Mark I think I posted this in the wrong thread... this is where I meant it to be.... 


Mark, how long has the total beta process been going???? I have had my 921 about 6 months and some of the things it does are GREAT... however, some of the problems are beginning to get a bit old.... I worked for a large computer company and participated in many software/hardware alphas and betas... I also was a beta tester for many products including the first RePlayTV boxes... At first there were many problems,, some serious... however after approx. 6 months there were zero major problems recording, with the guide,etc... As the new versions came out they were to improve the speed or to improve the look and feel of the guide and controls... They added the logic for automatic commercial skip with hardly any software problems. While I still think the 921 has the potential of being a fantastic leading DVR.... my Patience is wearing thin. I think you as a beta tester should pass onto upper management of Dish, that the users( we all appear to be beta testers... ) are not going to wait much longer. It appears to me that the management of these releases is being handled very poorly. The competition is catching up. If I do not see real improvement in 1-2 months, I will seriously look at DirectTV/Tivo as a replacement... I have seen it and it looks ok and the complaints do not seem as serious. Please pass this on... Thanks for all your help Matt... and I know the difficult position a beta tester is in when the provider does not run its on web site to accept input....

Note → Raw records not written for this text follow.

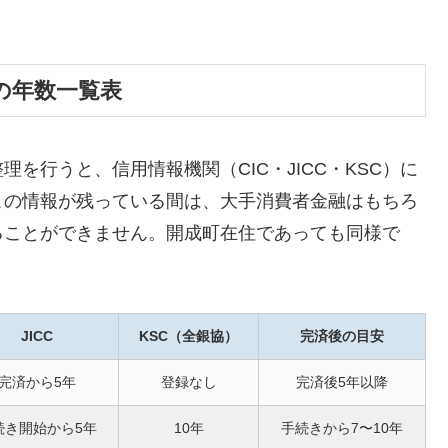
の年数一覧表
を行うと、信用情報機関（CIC・JICC・KSC）に
この情報が残っている間は、大手消費者金融はもちろ
ることができません。開成町在住であっても同様で
JICC
KSC（全銀協）
完済後の目安
完済から5年
登録なし
完済後5年以降
続き開始から5年
10年
手続きから7〜10年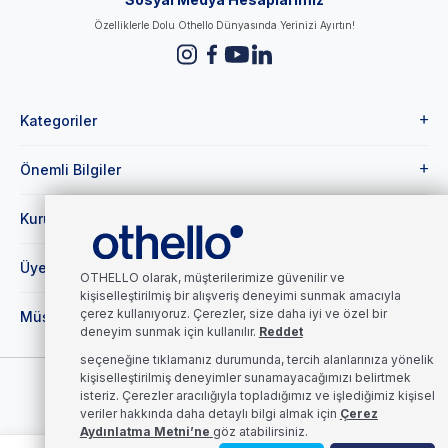
Özelliklerle Dolu Othello Dünyasında Yerinizi Ayırtın!
Kategoriler
Önemli Bilgiler
Kurumsal
Üye
OTHELLO olarak, müşterilerimize güvenilir ve
kişiselleştirilmiş bir alışveriş deneyimi sunmak amacıyla
çerez kullanıyoruz. Çerezler, size daha iyi ve özel bir
Müşteri Hizmetleri
deneyim sunmak için kullanılır.
Reddet
seçeneğine tıklamanız durumunda, tercih alanlarınıza yönelik
kişiselleştirilmiş deneyimler sunamayacağımızı belirtmek
©2025 OTHELLO, Tarafından Tüm Haklar Saklıdır.
isteriz.
Çerezler aracılığıyla topladığımız ve işlediğimiz kişisel
veriler hakkında daha detaylı bilgi almak için
Çerez
Aydınlatma Metni’ne
göz atabilirsiniz.
0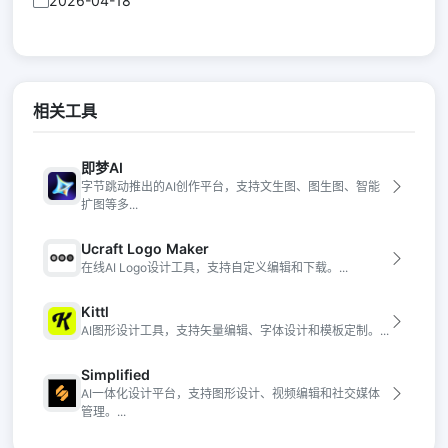
2026-04-18
相关工具
即梦AI
字节跳动推出的AI创作平台，支持文生图、图生图、智能
扩图等多...
Ucraft Logo Maker
在线AI Logo设计工具，支持自定义编辑和下载。...
Kittl
AI图形设计工具，支持矢量编辑、字体设计和模板定制。...
Simplified
AI一体化设计平台，支持图形设计、视频编辑和社交媒体
管理。...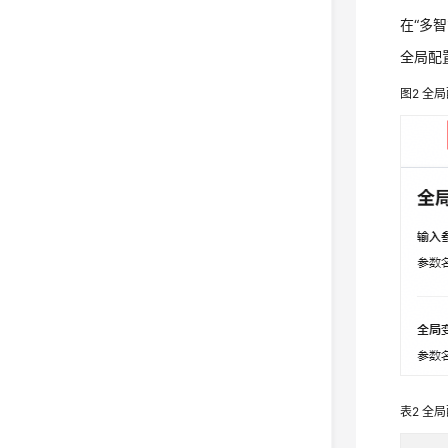
在“多
全局配
图2
全局
表2
全局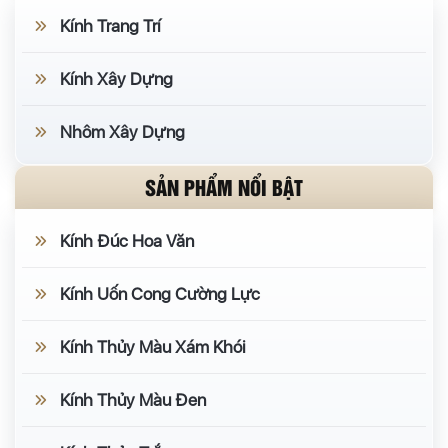
Kính Trang Trí
Kính Xây Dựng
Nhôm Xây Dựng
SẢN PHẨM NỔI BẬT
Kính Đúc Hoa Văn
Kính Uốn Cong Cường Lực
Kính Thủy Màu Xám Khói
Kính Thủy Màu Đen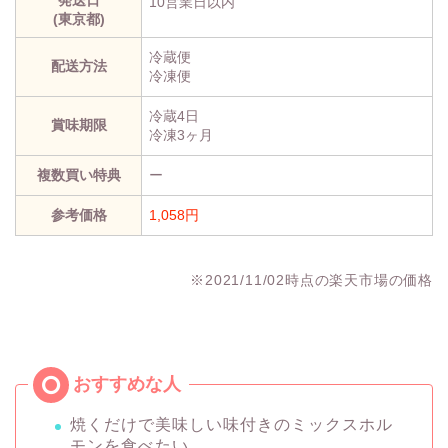
10営業日以内
(東京都)
冷蔵便
配送方法
冷凍便
冷蔵4日
賞味期限
冷凍3ヶ月
複数買い特典
ー
参考価格
1,058円
※2021/11/02時点の楽天市場の価格
焼くだけで美味しい味付きのミックスホル
モンを食べたい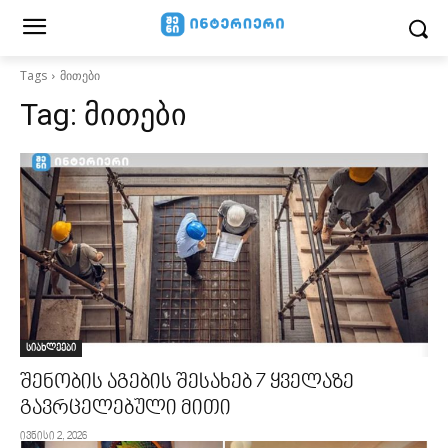
Tags
მითები
Tag:
მითები
სიახლეები
შენობის აგების შესახებ 7 ყველაზე
გავრცელებული მითი
ივნისი 2, 2026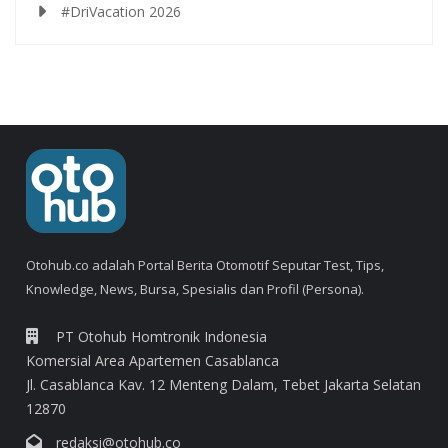
#DriVacation 2026
Otohub.co adalah Portal Berita Otomotif Seputar Test, Tips,
Knowledge, News, Bursa, Spesialis dan Profil (Persona).
PT Otohub Homtronik Indonesia
Komersial Area Apartemen Casablanca
Jl. Casablanca Kav. 12 Menteng Dalam, Tebet Jakarta Selatan
12870
redaksi@otohub.co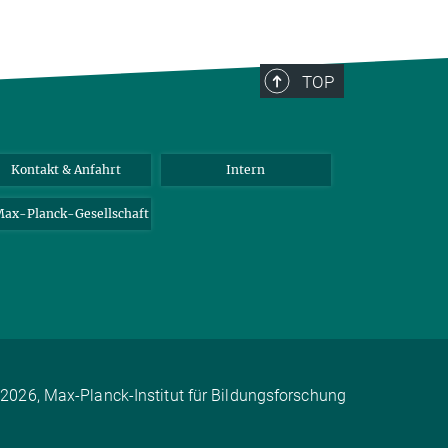
TOP
Kontakt & Anfahrt
Intern
ax-Planck-Gesellschaft
2026, Max-Planck-Institut für Bildungsforschung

PS: all the releases I worked on had the requirement that a product could not move from alpha to beta if it had ANY major problems..... I believe the inability to record OTA and the lack of OTA guide are major problems..


----------



## tahoerob

Well said T Weaver!!
I have had mine since first round in Jan. 04. I agree that it seems to have been a little rushed to market with big problems & under featured. Overall I do love it for the HD DVR features.
My long term outlook will be which DBS provider offers local HD channel (D* with edge with announced plans for 2 sats next year) as well as more HD in general (V* advantage). I would like to see the other pay movie channels available ASAP (Starz, TMC, Encore, Cinemax).
Dish might want to reveal a little of their near future HD plans. At least enough to prevent us from switching prematurely!!


----------



## Mark Lamutt

TWeaver - I don't need to pass it along...you just did (twice)  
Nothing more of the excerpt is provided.